Azerbaijani lawyer, jurist, investigator, and public figure (1957–2020)

Adil Alviz oglu Ismayilov (Adil Əlviz oğlu İsmayılov; 5 July 1957 – 3 December 2020) was an Azerbaijani lawyer, jurist, investigator, and a public figure.

A member of the Azerbaijani Bar Association, Ismayilov participated in the most well-known trials in Azerbaijan during the 1990s and 2000s.

== Life ==
Adil Alviz oglu Ismayilov was born on 5 July 1957, in Goychay, the administrative center of Goychay District in the Azerbaijani SSR, which at the time was part of the Soviet Union. He studied at the secondary school No. 172 named after Suleyman Sani Akhundov in Baku. From 1973 to 1978, he studied at the Faculty of Law of the Azerbaijani State University.

Ismayilov spoke Azerbaijani language, Russian and French. He had two children: Ismayil and Mikayil.

== Career ==
Adil Ismayilov started his career in 1978 in a local prosecutor's offices. He worked as a chief investigator in the Sumgayit City Prosecutor's Office, and then in 1983 as an investigator on important cases in the Prosecutor General's Office. After the August Coup, in September 1991, at his own request, he left the prosecutor's office and began working as a private lawyer, believing that the following events will result in Azerbaijan's independence and a democratic society will be built in the country. Desiring to change the system, he criticized the situation in the Soviet prosecutor's office and the shortcomings in the system via Azadliq, an anti-Soviet newspaper. At that time, Ismayilov was in contact with the opposition Popular Front Party of Azerbaijan, and met with the chairman of the party, Abulfaz Elchibey several times, who would later become Azerbaijan's president. In 1995, he founded the law firm "ADISAD".

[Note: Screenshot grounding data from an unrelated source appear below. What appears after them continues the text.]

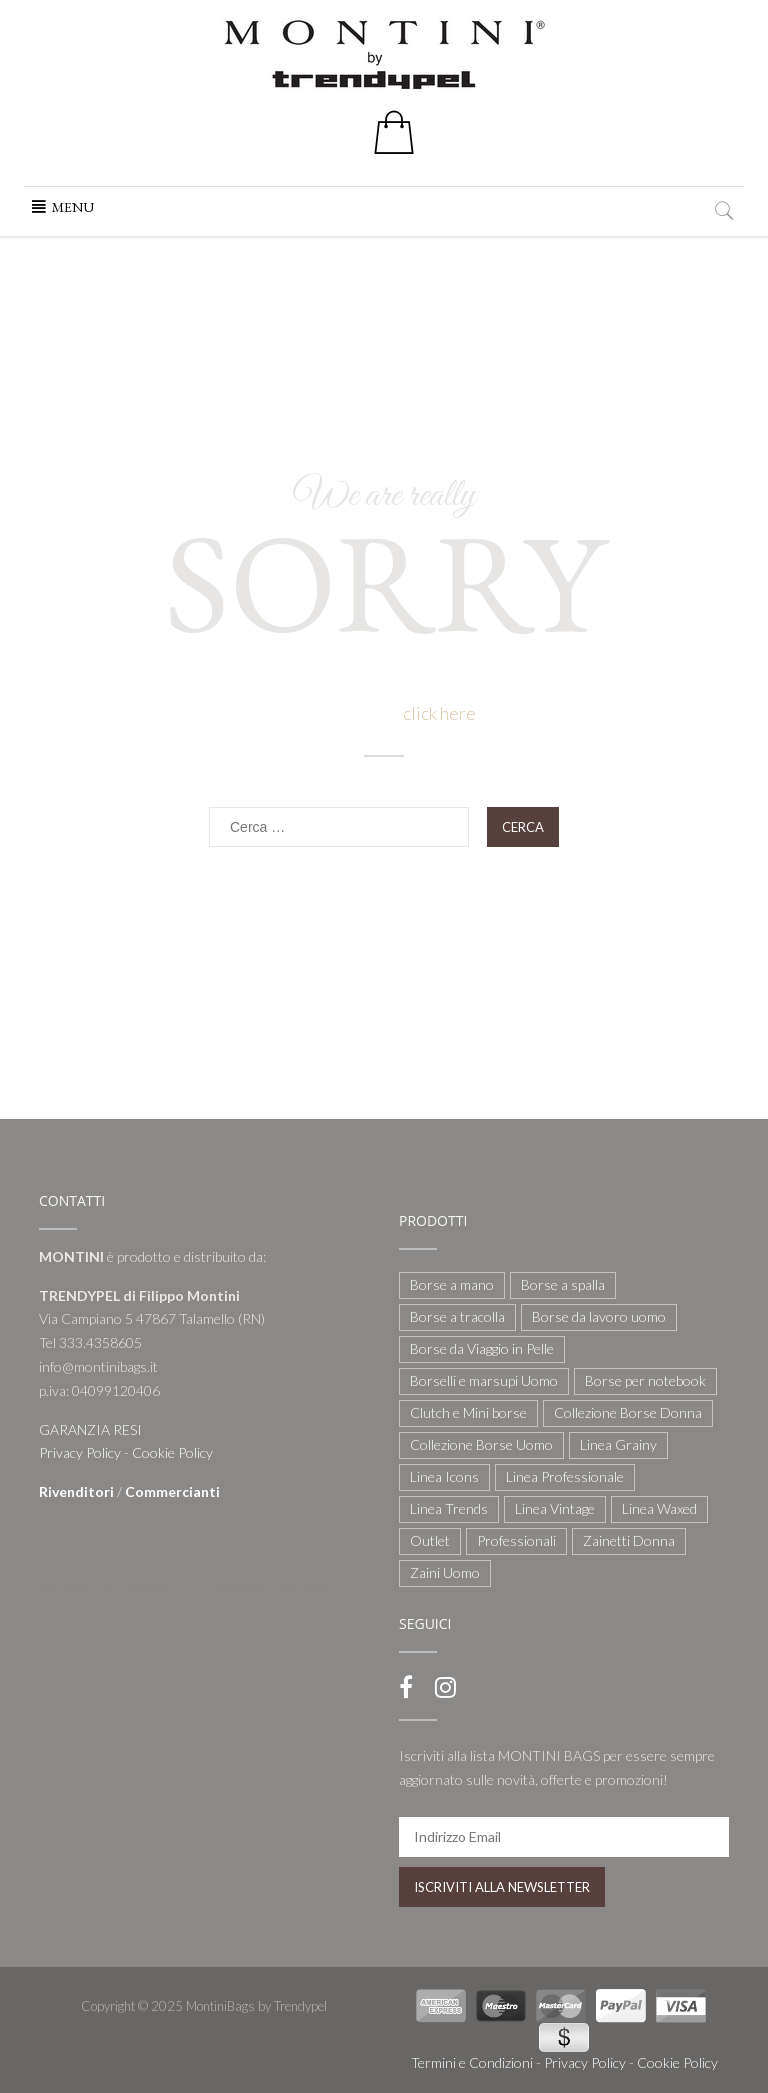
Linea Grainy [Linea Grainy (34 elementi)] (618, 1444)
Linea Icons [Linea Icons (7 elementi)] (444, 1476)
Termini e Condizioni (472, 2062)
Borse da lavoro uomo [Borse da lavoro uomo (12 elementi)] (599, 1316)
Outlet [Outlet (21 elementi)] (430, 1540)
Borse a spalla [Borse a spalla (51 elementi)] (563, 1284)
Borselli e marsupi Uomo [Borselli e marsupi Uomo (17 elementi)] (484, 1380)
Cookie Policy (172, 1452)
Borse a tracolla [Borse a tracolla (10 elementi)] (457, 1316)
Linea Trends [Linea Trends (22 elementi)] (449, 1508)
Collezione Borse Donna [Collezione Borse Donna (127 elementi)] (628, 1412)
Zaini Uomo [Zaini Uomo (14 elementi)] (445, 1572)
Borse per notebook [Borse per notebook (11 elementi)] (645, 1380)
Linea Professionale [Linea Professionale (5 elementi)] (565, 1476)
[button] (73, 207)
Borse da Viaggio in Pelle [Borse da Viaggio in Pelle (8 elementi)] (482, 1348)
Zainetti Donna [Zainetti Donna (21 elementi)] (629, 1540)
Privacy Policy (80, 1452)
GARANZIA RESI (90, 1429)
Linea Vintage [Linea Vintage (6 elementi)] (555, 1508)
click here (439, 713)
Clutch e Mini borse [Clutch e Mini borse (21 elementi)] (468, 1412)
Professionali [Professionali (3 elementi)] (516, 1540)
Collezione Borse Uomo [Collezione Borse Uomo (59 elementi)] (481, 1444)
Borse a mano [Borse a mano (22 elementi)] (452, 1284)
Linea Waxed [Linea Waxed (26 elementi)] (659, 1508)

As a lawyer, Ismayilov had participated in a number of well-known lawsuits. He was active during the 1993 Azerbaijani coup d'état, becoming a lawyer for Isa Gambar, the ex-acting President of Azerbaijan who was arrested the same year, and former minister of internal affairs, Isgandar Hamidov. Ismayilov also wrote a book titled Legal Absurdities in 2008. In the book, he comments on the gaps and some contradictions in the Criminal Code of Azerbaijan. In 2005, he defended General Zakir Nasirov during the Operation Black Belt, in 2006, Ramil Safarov, an Azerbaijani serviceman arrested in Hungary for killing an Armenian lieutenant, and in 2015, General Subahir Gurbanov, during the MNS case. In his last case, he was the lawyer of the former Prosecutor General of Azerbaijan Eldar Hasanov. The law firm he worked for was Humbatov and Partners.

In September 2019, lawyer Sahil Guliyev filed a complaint to the Azerbaijan Bar Association against Ismayilov for him using the term "slave" to describe some of the lawyers in his Facebook post. On 9 September, the board decided to suspend Ismayilov's advocacy for one year, but this decision was overturned on 24 September.

== Death ==
Ismayilov died from complications related to COVID-19 on 3 December 2020, during the COVID-19 pandemic in Azerbaijan.